The idea is back in the news.

Let's not.

True, there are schools where I wouldn't care to go teach without a gun and a buddy handy. But curiously enough nobody seems to be talking about those classrooms.

Have you watched teachers at work? They are concentrating on things relevant to the lesson and to class management. If you want a guard, get a dedicated guard.

Although even a guard may not be very useful.

Think about it: if teachers were armed, the likelihood of a weapon going loose thanks to carelessness or pickpocket-ry goes through the roof. Can you remember what it was like at those ages, and imagine what a fascinating challenge it would be to try to swipe the teacher's pistol(*)? With Billy going OOC in one corner and Jennifer melting down in another, and the teacher too distracted to notice the rest of you?

Do I have a solution to the problem? Which problem? Mass shootings are rare; gang fights and deaths on the way to and from school are much more common. I don't have easy solutions to that. Cruz had red flags sticking out all over (I gather most of the shooters did, though not to this extent), but ... I've heard that discipline policies are applied unevenly to avoid the horrifying sin of "disparate impact." Maybe that played a role. Maybe nobody wanted to take responsibility. I'll wait a while for a fuller report. If we get one, of course. Since a lot of his record accumulated when he was a minor, maybe there'll be some claims about privacy to justify circling the wagons. Notice how we hear virtually nothing about the Las Vegas shooting? (The best explanation I've heard is that the really big money is having lawyers slowly dredge through and dispute every detail to make sure the hotel doesn't get sued to bits.)

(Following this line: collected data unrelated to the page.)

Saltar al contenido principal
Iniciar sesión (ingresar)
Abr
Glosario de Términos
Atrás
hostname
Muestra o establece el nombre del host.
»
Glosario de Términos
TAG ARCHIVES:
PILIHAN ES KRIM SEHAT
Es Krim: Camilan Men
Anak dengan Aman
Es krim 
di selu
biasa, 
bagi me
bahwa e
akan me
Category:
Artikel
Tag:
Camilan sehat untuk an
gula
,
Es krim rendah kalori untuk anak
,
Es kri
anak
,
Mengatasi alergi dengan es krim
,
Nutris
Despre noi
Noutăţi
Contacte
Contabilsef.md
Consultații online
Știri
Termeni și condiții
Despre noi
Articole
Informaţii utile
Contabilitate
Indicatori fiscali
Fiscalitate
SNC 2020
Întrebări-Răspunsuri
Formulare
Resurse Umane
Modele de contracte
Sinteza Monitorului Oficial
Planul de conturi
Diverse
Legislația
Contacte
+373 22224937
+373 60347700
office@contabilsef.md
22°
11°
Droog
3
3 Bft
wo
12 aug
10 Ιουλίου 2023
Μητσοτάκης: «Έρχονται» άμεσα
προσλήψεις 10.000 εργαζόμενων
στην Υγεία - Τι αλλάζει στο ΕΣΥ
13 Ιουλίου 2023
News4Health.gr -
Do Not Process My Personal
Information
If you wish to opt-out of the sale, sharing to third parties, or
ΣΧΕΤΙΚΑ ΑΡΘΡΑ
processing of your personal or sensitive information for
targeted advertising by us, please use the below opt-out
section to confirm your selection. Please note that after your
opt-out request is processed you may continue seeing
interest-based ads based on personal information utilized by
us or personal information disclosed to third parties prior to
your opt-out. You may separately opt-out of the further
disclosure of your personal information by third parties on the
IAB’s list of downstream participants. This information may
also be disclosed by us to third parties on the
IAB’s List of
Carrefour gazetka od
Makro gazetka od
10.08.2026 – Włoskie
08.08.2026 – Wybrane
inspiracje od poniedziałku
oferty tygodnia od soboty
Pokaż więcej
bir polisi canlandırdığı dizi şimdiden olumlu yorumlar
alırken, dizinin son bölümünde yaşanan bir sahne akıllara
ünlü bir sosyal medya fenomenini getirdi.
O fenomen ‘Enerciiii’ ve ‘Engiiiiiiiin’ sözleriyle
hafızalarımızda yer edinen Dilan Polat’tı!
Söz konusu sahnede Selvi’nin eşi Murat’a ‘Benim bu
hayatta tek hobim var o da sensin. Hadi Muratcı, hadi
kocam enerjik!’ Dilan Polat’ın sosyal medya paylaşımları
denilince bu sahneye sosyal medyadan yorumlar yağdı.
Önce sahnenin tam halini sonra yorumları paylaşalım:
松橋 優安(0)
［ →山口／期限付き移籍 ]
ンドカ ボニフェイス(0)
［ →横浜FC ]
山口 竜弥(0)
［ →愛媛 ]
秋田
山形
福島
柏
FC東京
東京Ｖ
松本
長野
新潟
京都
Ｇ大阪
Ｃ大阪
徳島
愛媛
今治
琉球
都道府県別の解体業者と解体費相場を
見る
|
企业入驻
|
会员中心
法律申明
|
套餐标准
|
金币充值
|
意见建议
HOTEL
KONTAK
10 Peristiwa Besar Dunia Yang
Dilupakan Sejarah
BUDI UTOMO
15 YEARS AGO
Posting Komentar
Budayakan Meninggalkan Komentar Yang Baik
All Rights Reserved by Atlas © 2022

(*) "Smart guns" sound pretty useless in a pinch. And if the weapon is easy to get at it is easier to steal or have fall out; and if it is hard to get at it won't be nearly as much use when you need it. And seriously--teachers already have in-service training about every fad under the sun; I don't think they'd be happy with mandatory bi-weekly firearms practice.

2 comments:

Christopher B said...

I think the position of forcing teachers to carry is a strawman. Nobody wants guns that available or people with no interest in shooting having them. The best deterrent is going to be uncertainty. Allow teachers and staff who already have CCW to carry if they wish, and establish protocols for identification in an emergency. Possibly add armed security guards at random. It won't deter someone truly suicidal but it will give the more rational ones pause, and may result in a faster end to an attack if it happens. Certainly faster than having a guy sitting outside til the shooting stops.

james said...

Liability issues play a role too, both in permitting and monitoring. The schools I've been in tended to be very busy places, and distraction still seems like a big deal to me. You notice that I said I wouldn't go some places without a sidearm and a buddy.